Worse still, brands and agencies have been neglecting context and the quality of the media environment in the pursuit of both cheap reach and short-term performance.
Consumers are not impressed. A survey by Credos, the Advertising Association’s think tank, found the British public’s favourability towards advertising has fallen to a record low of 25% because of problems such as ad bombardment and excessive frequency and targeting.
However, things are changing. The need for better media planning and curation has created a gap in the market. We are at "a drop-ball" moment, according to one leading planner, who likens the current state of play to when a football match restarts after an interruption, the ball is dropped on neutral turf and everyone makes a rush for it.
The future of media planning is up for grabs. Advertisers and media owners want to get more involved and agencies need to raise their game. Some advertisers are already bypassing agencies for planning and buying. Ecommerce brands are used to handling search and social themselves in-house, and Google and Facebook have built large, client-facing teams to serve them.
Now other advertisers want to take more control of their communications and first-party data and to contract directly with the tech platforms, rather than depend on agencies.
Traditional media owners are also investing in planning and data as they look to collaborate directly with clients, although they insist they do not want to disintermediate agencies. Both ITV and Sky have recently recruited senior planners from the agency sector. Other media owners are beefing up their client teams, partly in response to the lack of attention from agencies.
All this is happening as a few tech giants keep sucking up most of the ad growth and nearly everyone else is struggling to grow. A good planner might advocate channel-neutral planning – picking the most suitable media channels for an advertiser, without worrying about the terms of the agency’s trading deal – but reality can be brutal, especially in a downturn.
Increasingly, advertisers and agencies and media owners are going to choose favoured business partners because they can’t afford to do great deals with everyone.
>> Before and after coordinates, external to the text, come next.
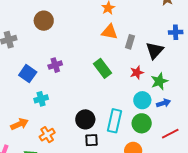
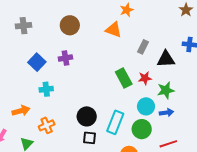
brown circle: (44, 21) -> (70, 25), moved
orange triangle: (109, 32) -> (114, 30), moved
black triangle: (155, 50) -> (166, 59), turned 36
green rectangle: (102, 68) -> (124, 78), moved

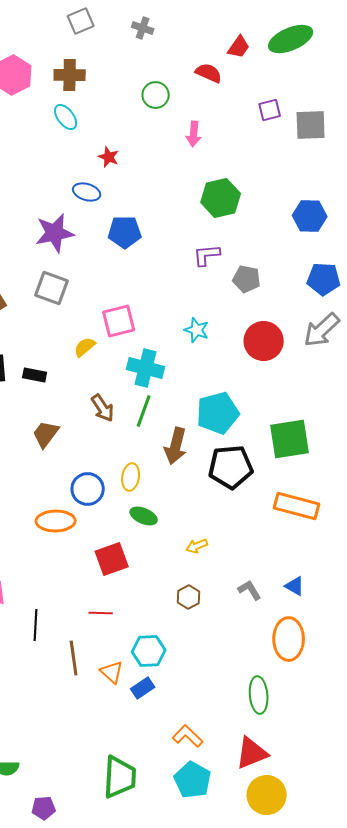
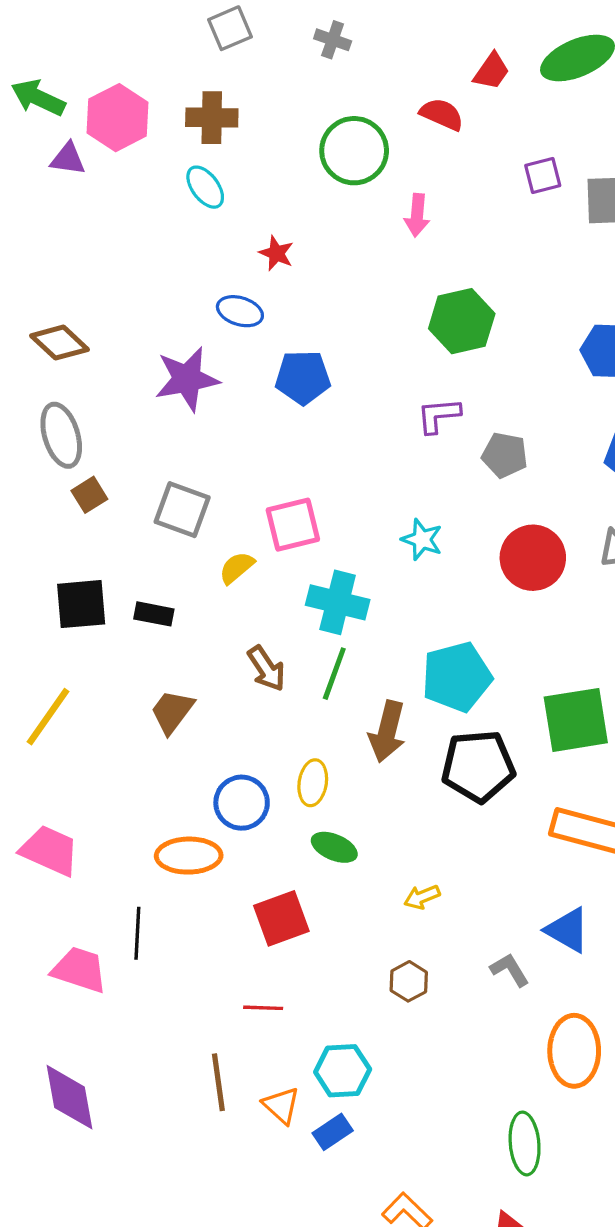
green circle: (156, 95) -> (354, 151), size x1.5
gray square: (52, 288) -> (182, 510), moved
blue triangle: (295, 586) -> (568, 930), moved, size x1.4
black line: (36, 625) -> (137, 933), moved

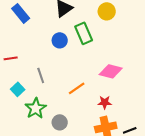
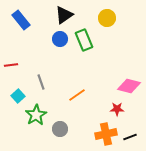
blue circle: (60, 40) -> (60, 39), moved
pink diamond: (111, 71) -> (129, 86), moved
red star: (105, 102) -> (117, 109), moved

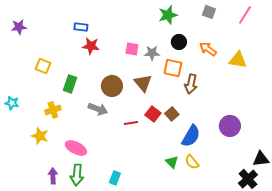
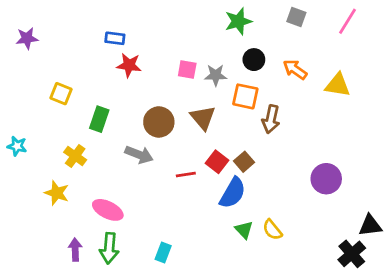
yellow cross: (53, 110) -> (75, 156), turned -35
blue semicircle: (191, 136) -> (233, 193), moved

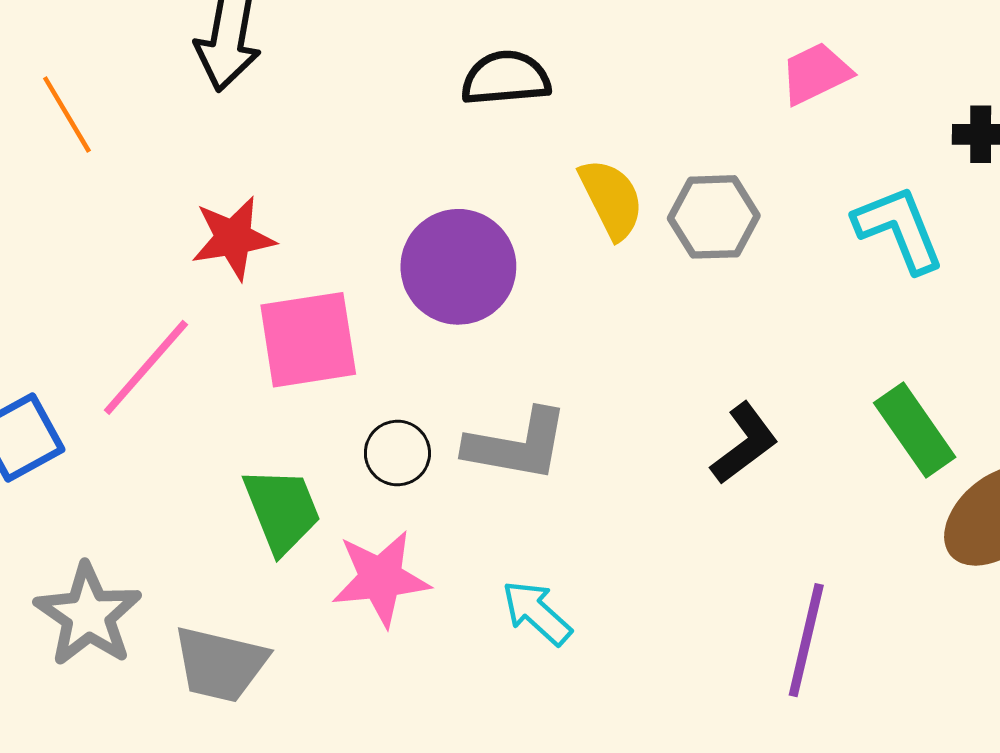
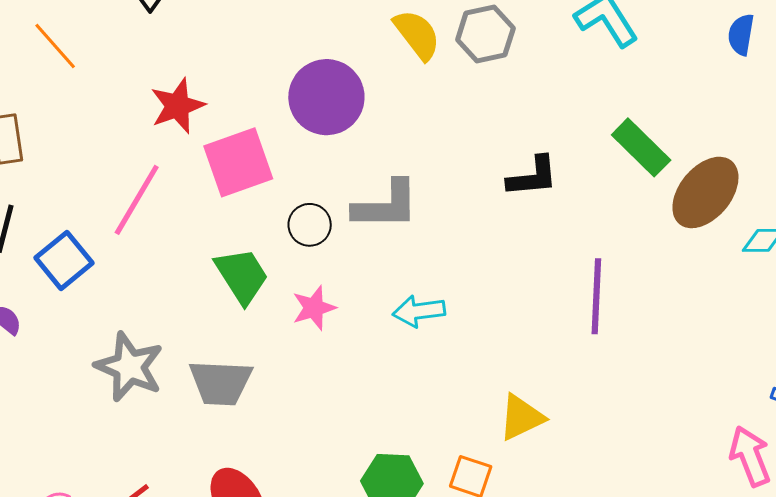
black L-shape: (744, 443) -> (533, 177), turned 42
pink star: (381, 578) -> (314, 308), size x0.7
cyan arrow: (537, 613) -> (419, 311), turned -39

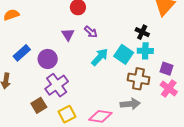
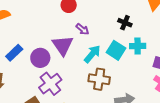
black cross: (142, 32) -> (125, 23), moved
purple triangle: (68, 35) -> (63, 45), moved, size x1.6
brown cross: (138, 79) -> (99, 79), moved

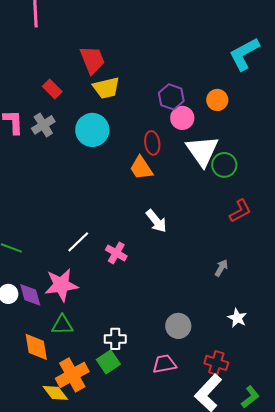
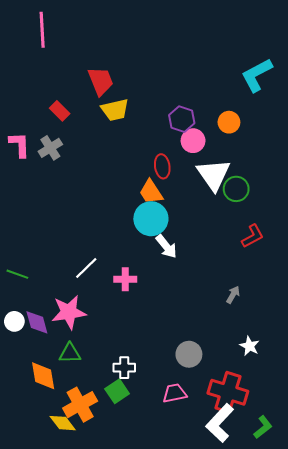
cyan circle: (92, 130) -> (151, 219), moved
pink cross: (116, 253) -> (125, 279), turned -30
red cross: (216, 363) -> (228, 392), size x1.6

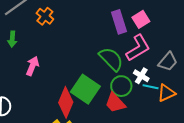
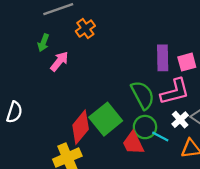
pink arrow: (32, 66) -> (59, 61), moved
white cross: (141, 76) -> (180, 120), moved
cyan line: (151, 87) -> (160, 136), moved

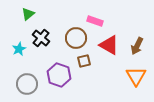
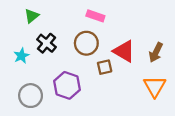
pink rectangle: (95, 21) -> (95, 16), moved
brown square: (84, 61) -> (105, 67), moved

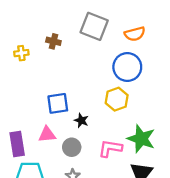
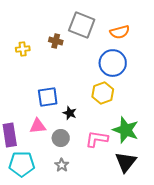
brown cross: (53, 41) -> (56, 41), moved
yellow cross: (21, 53) -> (23, 49), moved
That was part of the calculation for Publicis Groupe and Channel 4 as they sought to end their trading dispute in January.
Media planning is also becoming harder as advertisers wrestle with the competing demands of long-term brand-building and short-term sales performance. One agency strategy chief describes how some advertisers are putting their money in big brand activity to raise awareness and shape culture at the top of the marketing funnel and digital activity to convert sales at the bottom of the funnel – and neglecting the middle.
Better, joined-up media planning can make sense of this disarray. It might even help to rebuild the ad industry’s reputation.